Since the year is drawing to a close, I went back and looked at my most popular posts on MassGenomics 2013. Because of my new responsibilities this year, I’d hoped to be able to post a new article once every two weeks. I barely made that goal: 26 posts in 2013, not counting this one. When I ranked these by page views (an inherently biased metric, but still a useful one) some trends quickly emerged.
Next-gen Sequencing in Practice
Perhaps unsurprisingly, the most popular articles concerned practical considerations and challenges for the next-gen sequencing community, including:
- False Positives from Next-Gen Sequencing, in which I discuss some of the common artifacts we encounter when applying NGS to the complex human genomes in large cohorts.
- Remaining Challenges of Next-Gen Sequencing, where I discuss some of the hurdles that still face investigators and bioinformaticians.
- Data Sharing, Embargo, and Big Science, my commentary on large-scale submission and embargo of sequencing data as part of “big science” projects.
The Role of Rare Variants in Human Disease
With NGS of large cohorts ramping up this year, there has been a growing recognition of the importance of rare variants (as well as common variants) in susceptibility to disease.
- Rare Variants in Human Disease, a review of the contribution of rare variation to both rare disorders and common disease.
- Genetics of Blindness: Inherited Retinal Diseases, an overview of many of the inherited forms of blindness including retinitis pigmentosa.
- Breast Cancer Susceptibility: The Role of Rare Variants, covering a PLoS ONE study of familial breast cancer
I attended two scientific meetings (ARVO and ASHG) this year, and wistfully followed a third (AGBT) via twitter. Here were my takes on their themes.
- Human Genetics: Emerging Themes from ASHG, my personal account of highlights from the American Society of Human Genetics meeting in Boston, MA.
- AGBT: Sequencing’s Debutante Ball or Déjà Vu, my remote account of the hype of the Advances in Genome Biology & Technology meeting this year, versus previous years.
Genetics Education and Policy
I tackled a few of the many community and ethical issues that are becoming more prominent as NGS becomes commonplace in research and clinical settings.
- Common Human Genetics Myths, where I dispel some of the common misconceptions about what’s heritable and what’s urban legend.
- Identifying Samples from Genomics Data, a summary of Yaniv Erlich’s “genome hacking” to identify CEPH sample contributors.
- Science Shutdown: The Government’s Impact on U.S. Research, which I wrote in appreciation of the important roles government employees play in our research.
Noncoding and Regulatory Variation
Although I’m a fan of exome sequencing, I’ve long championed the view that a significant portion of phenotypically-relevant variation lies outside the exons of protein-coding genes.

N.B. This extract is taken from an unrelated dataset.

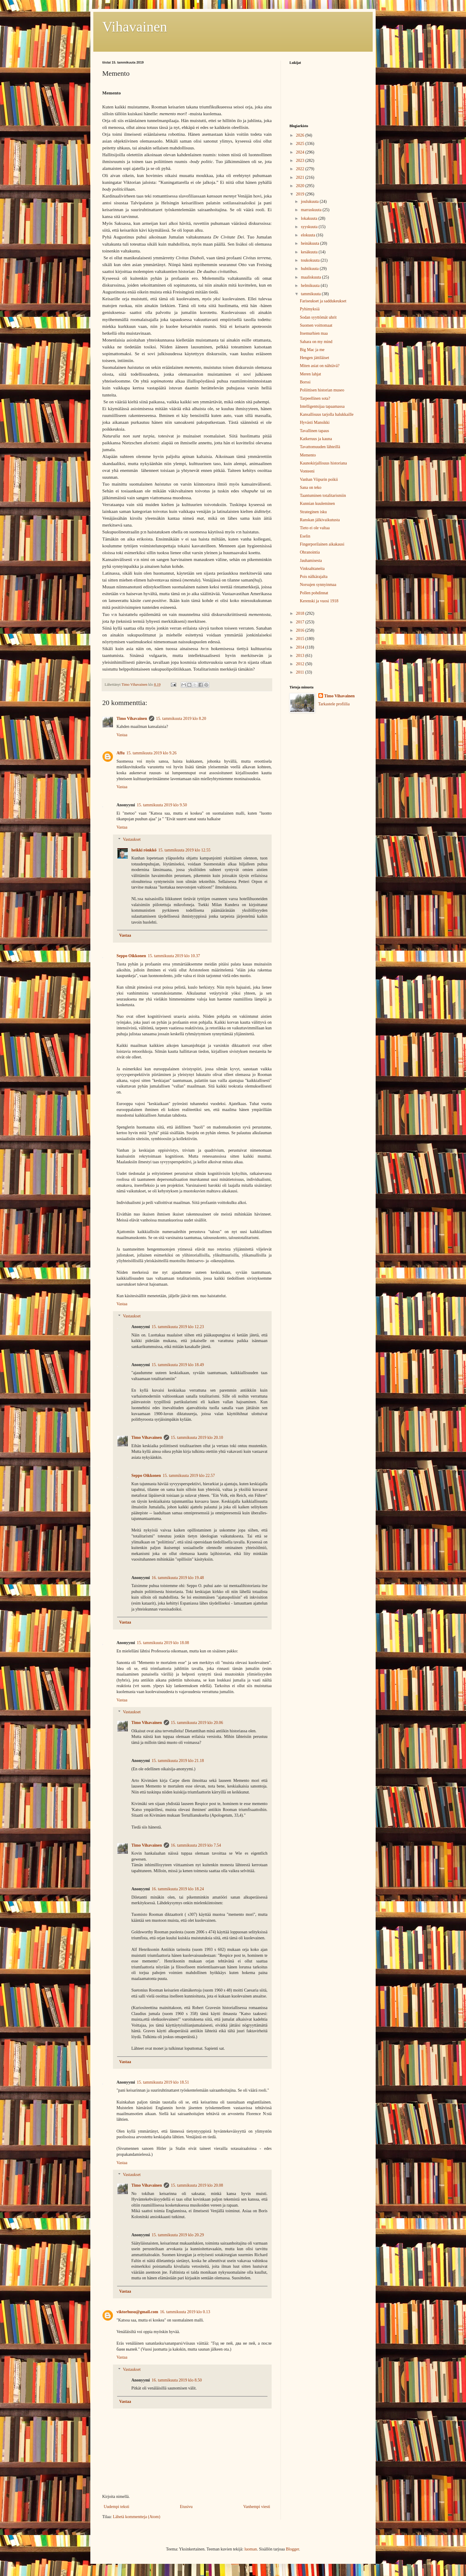 The height and width of the screenshot is (2576, 466). What do you see at coordinates (143, 850) in the screenshot?
I see `heikki rönkkö` at bounding box center [143, 850].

- Searching for Functional Noncoding Variation, an introduction to how and why we might identify important genetic variants outside of genes.
- Functional Validation of Genomic Discoveries, motivation and strategies for experimental confirmation of genetic/genomic findings.

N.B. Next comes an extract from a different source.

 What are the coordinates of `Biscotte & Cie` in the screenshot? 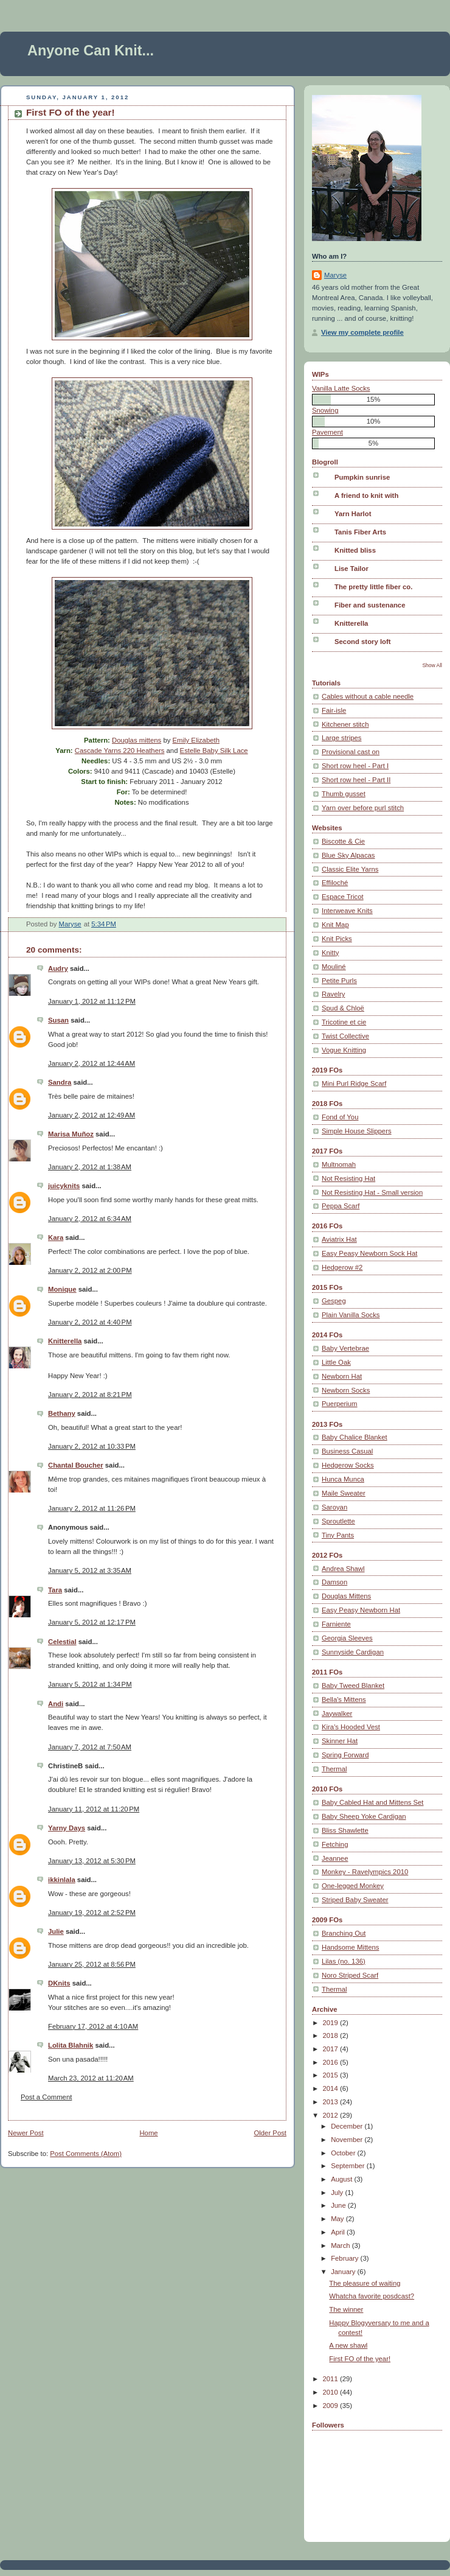 It's located at (343, 841).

- Functional Variation Uncovered by Transcriptome Sequencing, a demonstration of using RNA-seq to uncover regulatory variants.
Self-knowledge and Shameless Self-Promotion
Lastly, I offer you some fodder for New Year’s Resolutions: starting your own research-oriented blog, and the benefits of personal genetics testing with 23andMe.
- How and Why to Start a Science Blog, a crash course in setting up your own platform for writing about your research.
- Personal Genetics: Sending Off for 23andMe Genotyping, my foray into personal genetics with 23andMe’s service.
- Personal Genetics: Risk Alleles from 23andMe, about the risk alleles included on 23andMe’s custom chip, and how they present the information.
- Tracing My Genetic Ancestry with 23andMe, in which my genetics pretty much matched my genealogy.
I wish all of you a safe and productive 2014!